Professor Andrew Chi-chih Yao, world-renowned computer scientist and the first Chinese scientist to receive the prestigious Turing Award of the Association for Computing Machinery, the highest honour in computer science, has joined The Chinese University of Hong Kong as Distinguished Professor-at-Large.
The prestigeous Turing Award is presented annually by the Association for Computing Machinery (ACM) to a selected individual whose contributions are of lasting and major technical importance to the computer field and have propelled the information technology industry. The award, named after Alan M. Turing, the British mathematician considered to be one of the fathers of modern computer science, is regarded as the Nobel Prize of computer science. As a winner of the Award, Professor Yao's profound contributions to the advancement of computer science and technology is widely recognized worldwide.
Professor Yao was born in Shanghai, China. He completed his undergraduate education in physics at Taiwan University and furthered his studies at Harvard University. After he was awarded a PhD degree in physics from Harvard University in 1972, he decided to switch to computer science, foreseeing the unprecedented changes that computer science would bring to the global community. In 1975, he received his second PhD, in computer science, from the University of Illinois. After teaching and researching at MIT (1975-1976), Stanford University (1976-1981, 1982-1986) and UC Berkeley (1981-1982), he joined Princeton University in 1986 as the William and Edna Macaleer Professor of Engineering and Applied Science. In 2004, he became a Professor of Computer Science at Tsinghua Univeristy in Beijing.
Professor Yao was awarded the Turing Award in 2000, "in recognition of his fundamental contributions to the theory of computation, including the complexity-based theory of pseudorandom number generation, cryptography, and communication complexity". His research activities are in the design of efficient computer algorithms, and complexity theories in emerging new areas of theoretical computer science, such as quantum communication and computing. A prolific scientist, Professor Yao has published over 100 articles in these areas and brought ground-breaking developments to computer science.
A world-leading computer scientist, Professor Yao has received numerous honours and awards. Before the Turing Award, he had won two prestigious awards: the George Polya Prize and the first Donald E. Knuth Prize. He received an Honorary Doctor of Science degree from City University of Hong Kong in 2003, and an Honorary Doctor of Engineering degree from Hong Kong University of Science and Technology in 2004. Professor Yao is a member of the US Academy of Sciences, a Fellow of the American Academy of Arts and Sciences, and a member of Academia Sinica in Taipei. He was recently elected a foreign fellow of the Chinese Academy of Sciences.
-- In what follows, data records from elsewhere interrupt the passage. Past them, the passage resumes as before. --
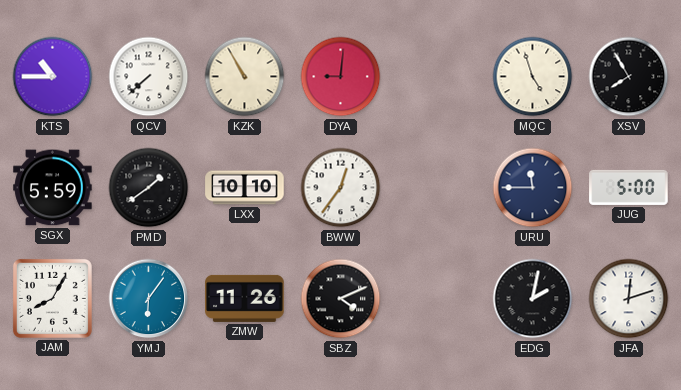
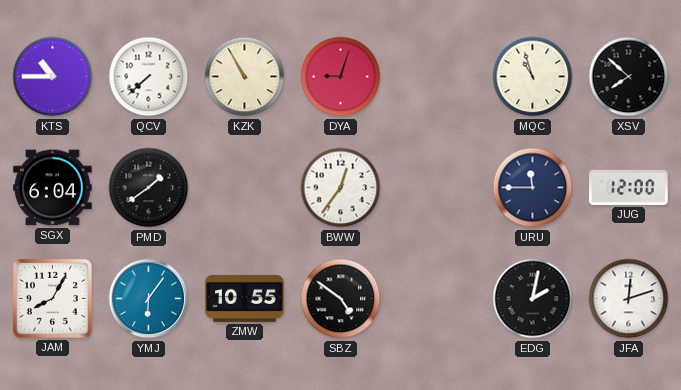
DYA: 9:01 -> 9:03
MQC: 4:57 -> 10:57
XSV: 7:55 -> 7:52
SGX: 5:59 -> 6:04
LXX: 10:10 -> none
JUG: 5:00 -> 12:00
ZMW: 11:26 -> 10:55
SBZ: 4:11 -> 4:51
The Distinguished Professor-at-Large is a specially created chair with university-wide responsibilities. Currently three world-class masters have joined as Distinguished Professor-at-Large. They are Professor Yang Chen Ning, the first Chinese Nobel Laureate, Professor Sir James A Mirrlees, Nobel Laureate in Economics 1996, and Professor Yau Shing Tung, Director of the Institute of Mathematical Sciences of CUHK and the only Chinese Fields Medallist. They have made remarkable contributions to the University in providing quality education and strengthening the relation between Hong Kong and the international scholarly community.